# "BAD ITEM TYPE" in "Now Playing List"



## jeffshoaf (May 21, 2004)

Just had an odd issue with 6.3C. I was watching one of multiple shows in a folder and deleted it when it was complete. Rather than going back to the folder or even the full "Now Playing List", it jumped to the screen with the options to play or delete another program that wasn't even in a folder. I canceled that and went back to the "Now Playing List". Intermingled with the various recorded shows, there were several entries of "BAD ITEM TYPE."  Selecting or trying to delete (via the "Clear" key) any of those entries just gave me the audio "BONG".

I restarted the unit and the "Now Playing List" returned to normal. I did a search (both on Google and here) on "BAD ITEM TYPE" but didn't get any matches.

Anybody else seen anything like this?


----------



## Mark Lopez (Jan 1, 2000)

Not that exact problem, but I have had items that would not delete until after a reboot. Also seen oddities in Now Playing like 3 shows appearing to being recorded at the same time. Again, a reboot will usually fix it.


----------



## litzdog911 (Oct 18, 2002)

I've never heard of a "Bad Item Type" error. Hopefully a reboot clears it up. If not, could be a hard drive problem.


----------



## jeffshoaf (May 21, 2004)

litzdog911 said:


> I've never heard of a "Bad Item Type" error. Hopefully a reboot clears it up. If not, could be a hard drive problem.


Well, the restart seems to have cleared up the immediate issue and it hasn't returned; I've deleted other stuff now but I don't think any of it was in a folder. I'll probably watch and delete something else from a folder today.


----------



## ZippythePinHead (Feb 28, 2003)

I had this same problem last week. I didn't reboot but got out of the "Now Playing" list and came back in and it was fine. A few days later I went to the "Now Playing" list and right when it started to come up I saw a quick flash of the Bad Item Type listings but then everything came up correctly. 

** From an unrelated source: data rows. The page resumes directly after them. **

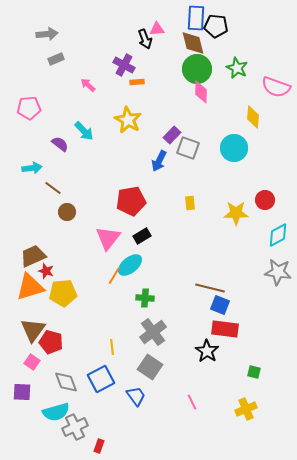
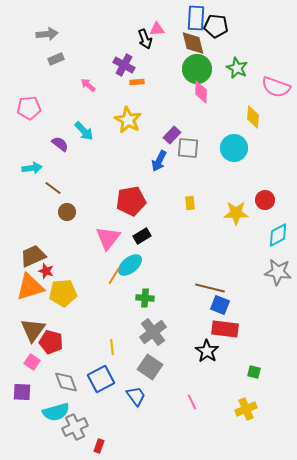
gray square at (188, 148): rotated 15 degrees counterclockwise
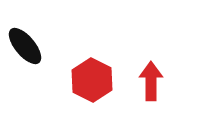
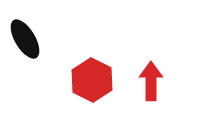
black ellipse: moved 7 px up; rotated 9 degrees clockwise
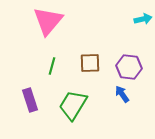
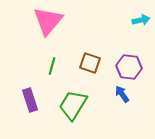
cyan arrow: moved 2 px left, 1 px down
brown square: rotated 20 degrees clockwise
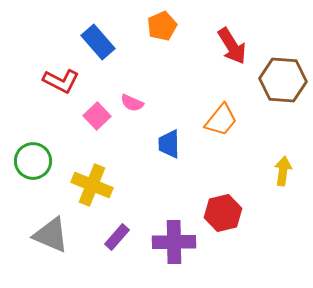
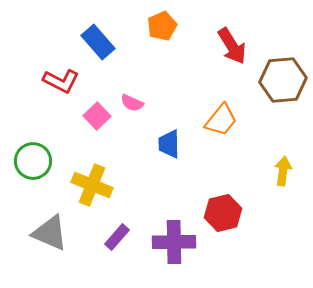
brown hexagon: rotated 9 degrees counterclockwise
gray triangle: moved 1 px left, 2 px up
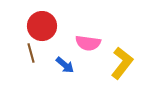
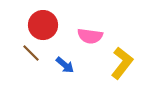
red circle: moved 1 px right, 1 px up
pink semicircle: moved 2 px right, 7 px up
brown line: rotated 30 degrees counterclockwise
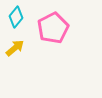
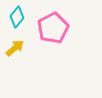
cyan diamond: moved 1 px right
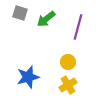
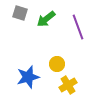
purple line: rotated 35 degrees counterclockwise
yellow circle: moved 11 px left, 2 px down
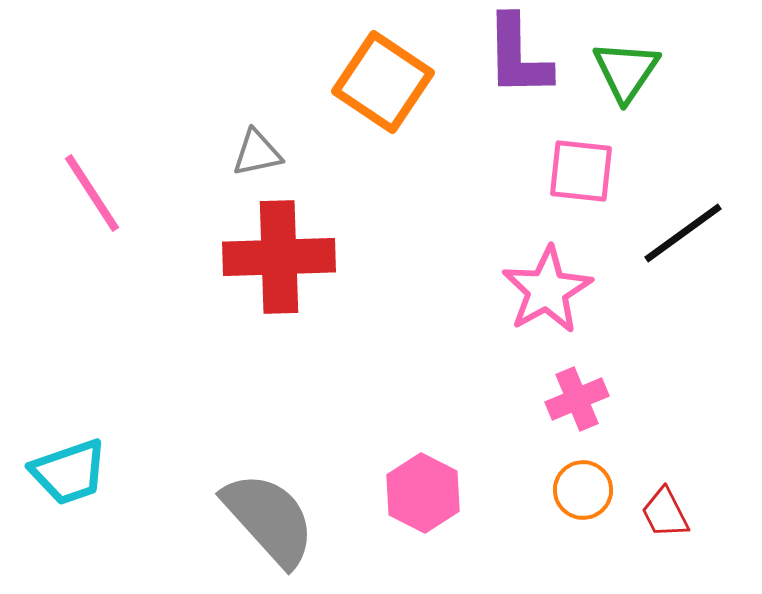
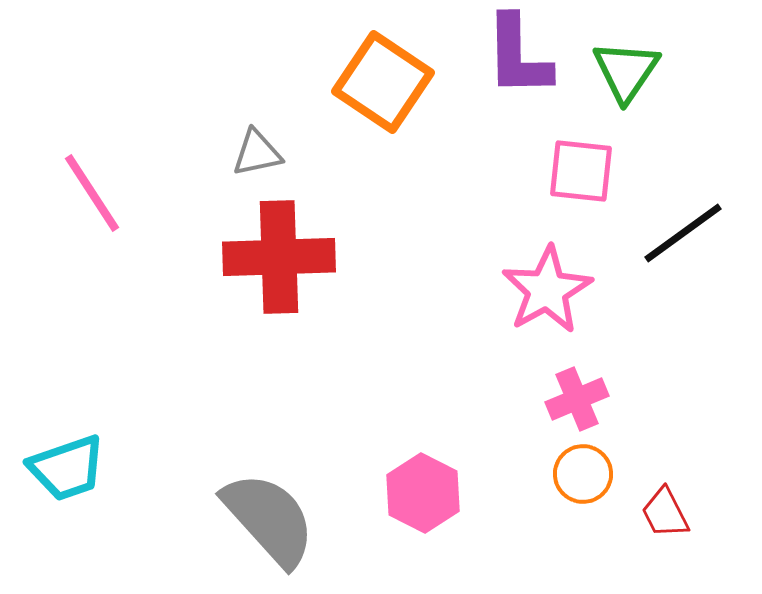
cyan trapezoid: moved 2 px left, 4 px up
orange circle: moved 16 px up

I've also had the missed recording on last weeks office because "someone in your household changed your season pass" and last night Heros and 24 both had partial recordings. One was 8 minutes and the other was 12 minutes. This thing is starting to piss me off!


----------



## Belbo (Nov 30, 2008)

I have recently started seeing the "BAD ITEM TYPE" error appearing in "Now Playing" on my Series 2. I can't be entirely sure, but I think it started appearing after the Fall'08 SW upgrade (9.3.2) was pushed. 

It occurs infrequently and sometimes it goes away after a reboot, however some times it does not. If I wait awhile it seems to to disappear. Very unpredictable. Items that I purchased through Amazon VOD or Season Pass shows always appear. 

Has anyone else seen this appearing recently? Is this just the sign of a failing hard drive, or does it indicate something else?


----------



## TonyTheTiger (Dec 22, 2006)

Belbo said:


> I have recently started seeing the "BAD ITEM TYPE" error appearing in "Now Playing" on my Series 2. I can't be entirely sure, but I think it started appearing after the Fall'08 SW upgrade (9.3.2) was pushed.
> 
> It occurs infrequently and sometimes it goes away after a reboot, however some times it does not. If I wait awhile it seems to to disappear. Very unpredictable. Items that I purchased through Amazon VOD or Season Pass shows always appear.
> 
> Has anyone else seen this appearing recently? Is this just the sign of a failing hard drive, or does it indicate something else?


Most of the people in this area of the forum have DirecTV (D*) equipment, so your chance of a response is limited. I would suggest posting this in the TiVo Help Center or maybe the Coffee House for more exposure.

I just installed an S2 for my FiL with the Fall update and have not seen this problem.


----------



## tivomapa (Apr 25, 2004)

Belbo said:


> I have recently started seeing the "BAD ITEM TYPE" error appearing in "Now Playing" on my Series 2. I can't be entirely sure, but I think it started appearing after the Fall'08 SW upgrade (9.3.2) was pushed...Has anyone else seen this appearing recently? Is this just the sign of a failing hard drive, or does it indicate something else?


Both of my Series 2 Pioneer TiVos have been having the exact same problem. It started almost immediately after the Fall'08 upgrade to 9.3.2. I have always felt it was a result of the upgrade as it's too coincidental that both would suffer the same hardware problem suddenly. (I will also post this in the general forum for non DirectTV users.)


----------



## newsposter (Aug 18, 2002)

i've seen the same error on the bottom of the todo list, where the SPs without episodes show. Doesnt seem to affect anything though.


----------